Are macports builds prevented from accessing /dev/random ?
Joshua Root
jmr at macports.org
Wed Jun 14 13:16:02 UTC 2017
On 2017-6-14 10:07 , Michael wrote:
>
> On 2017-06-13, at 4:20 PM, Joshua Root <jmr at macports.org> wrote:
>
>> On 2017-6-14 08:18 , Christopher Jones wrote:
>>> Had a look into this. The ROOT source never explicitly opens /dev/random in read/write mode. Only read only.
>>> However, it also uses a number of external library calls, like std::rand(), and my best bet is one of these is doing it. As writing to /dev/random is allowed, to update the entropy pool, I don’t think this in itself is an issue.

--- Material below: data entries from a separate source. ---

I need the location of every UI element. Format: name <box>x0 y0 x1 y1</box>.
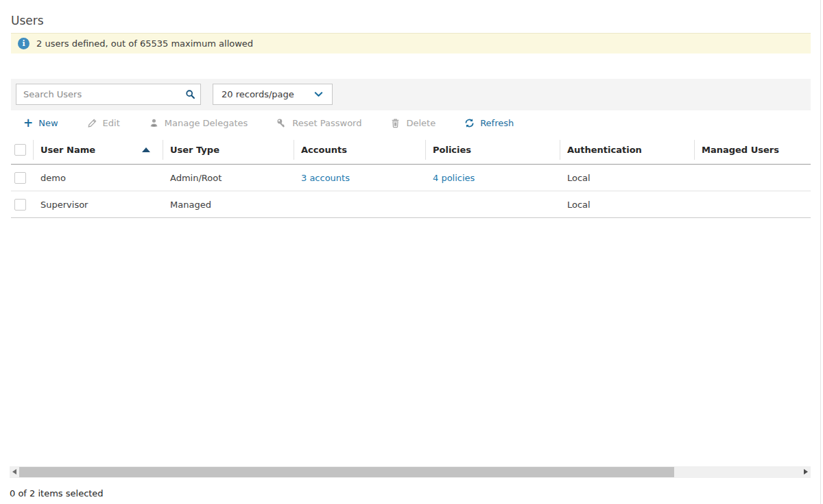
selection-status: 0 of 2 items selected <box>10 488 104 499</box>
new-button[interactable]: + New <box>23 117 58 129</box>
reset-password-button[interactable]: Reset Password <box>276 118 361 128</box>
refresh-icon <box>464 118 475 128</box>
trash-icon <box>390 118 401 128</box>
users-page: Users i 2 users defined, out of 65535 ma… <box>0 0 823 504</box>
row-checkbox[interactable] <box>14 199 26 211</box>
search-button[interactable] <box>180 84 200 104</box>
horizontal-scrollbar[interactable] <box>10 466 811 478</box>
row-select-cell <box>11 172 33 184</box>
column-header-user-name[interactable]: User Name <box>33 136 163 164</box>
manage-delegates-button[interactable]: Manage Delegates <box>149 118 248 128</box>
edit-button-label: Edit <box>103 118 120 128</box>
person-icon <box>149 118 159 128</box>
accounts-link[interactable]: 3 accounts <box>301 173 350 183</box>
row-select-cell <box>11 199 33 211</box>
reset-password-button-label: Reset Password <box>292 118 361 128</box>
filter-bar: 20 records/page <box>11 79 811 110</box>
column-header-authentication[interactable]: Authentication <box>560 136 694 164</box>
column-header-label: Accounts <box>301 145 347 155</box>
column-header-user-type[interactable]: User Type <box>163 136 294 164</box>
cell-user-type: Admin/Root <box>163 173 294 183</box>
sort-ascending-icon <box>142 147 150 152</box>
table-row-supervisor[interactable]: Supervisor Managed Local <box>11 191 811 218</box>
search-box <box>16 84 201 105</box>
page-title: Users <box>11 14 44 27</box>
toolbar: + New Edit Manage Delegates <box>11 110 811 136</box>
cell-authentication: Local <box>560 173 694 183</box>
scroll-right-arrow-icon[interactable] <box>804 469 808 475</box>
plus-icon: + <box>23 117 33 129</box>
chevron-down-icon <box>313 89 324 99</box>
cell-user-name: demo <box>33 173 163 183</box>
row-checkbox[interactable] <box>14 172 26 184</box>
column-header-label: User Name <box>40 145 95 155</box>
delete-button[interactable]: Delete <box>390 118 436 128</box>
new-button-label: New <box>38 118 58 128</box>
cell-user-name: Supervisor <box>33 200 163 210</box>
refresh-button[interactable]: Refresh <box>464 118 514 128</box>
refresh-button-label: Refresh <box>480 118 514 128</box>
select-all-checkbox[interactable] <box>14 144 26 156</box>
column-header-policies[interactable]: Policies <box>425 136 560 164</box>
cell-policies: 4 policies <box>425 173 560 183</box>
horizontal-scrollbar-thumb[interactable] <box>19 467 674 477</box>
right-edge-divider <box>820 0 821 504</box>
info-icon: i <box>18 38 29 49</box>
search-icon <box>185 89 195 99</box>
cell-user-type: Managed <box>163 200 294 210</box>
records-per-page-value: 20 records/page <box>213 89 294 99</box>
column-header-label: Authentication <box>567 145 642 155</box>
table-row-demo[interactable]: demo Admin/Root 3 accounts 4 policies Lo… <box>11 165 811 191</box>
manage-delegates-button-label: Manage Delegates <box>165 118 248 128</box>
column-header-label: Managed Users <box>702 145 779 155</box>
info-banner-text: 2 users defined, out of 65535 maximum al… <box>36 38 253 49</box>
key-icon <box>276 118 287 128</box>
cell-accounts: 3 accounts <box>294 173 425 183</box>
records-per-page-select[interactable]: 20 records/page <box>213 84 333 105</box>
table-header-row: User Name User Type Accounts Policies Au… <box>11 136 811 165</box>
column-header-accounts[interactable]: Accounts <box>294 136 425 164</box>
scroll-left-arrow-icon[interactable] <box>12 469 16 475</box>
search-input[interactable] <box>16 89 180 99</box>
users-table: User Name User Type Accounts Policies Au… <box>11 136 811 218</box>
pencil-icon <box>87 118 97 128</box>
select-all-cell <box>11 144 33 156</box>
column-header-label: Policies <box>433 145 471 155</box>
info-banner: i 2 users defined, out of 65535 maximum … <box>11 33 811 53</box>
edit-button[interactable]: Edit <box>87 118 120 128</box>
cell-authentication: Local <box>560 200 694 210</box>
policies-link[interactable]: 4 policies <box>433 173 475 183</box>
column-header-managed-users[interactable]: Managed Users <box>694 136 811 164</box>
delete-button-label: Delete <box>406 118 436 128</box>
column-header-label: User Type <box>170 145 219 155</box>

>>> So is it OK to add /dev/random to the allowed locations for the sandbox ?
>>
>> Yes, that would be fine.
>>
>> I had a look at the xnu source by the way, and writing to /dev/random on Darwin is indeed equivalent to writing to /dev/null; the kernel doesn't use the written data in any way.
>>
>> - Josh
>
> Odd. The manual states: "To add entropy to the random generation system, open /dev/random for writing and write data that you believe to be somehow random."
>
> In the past, on linux systems, I would have a shutdown script that pulled 512 bytes out of /dev/random, and saved it in a file; on restart, it would be put back into /dev/random. But that was when it was actually possible to modify /etc/rc and run stuff at startup.
>
> So in Xnu, how do you ensure random data in the entropy pool? How do you seed the random numbers so that there's some ... randomness?
>
> (rc.local is way too late to adjust system startup. And launchd/init wants to have some sort of hard-coded startup functions that you can't alter).
Best I can tell, the entropy pool gets 16 random bytes obtained in a
hardware-specific manner very early in the boot process.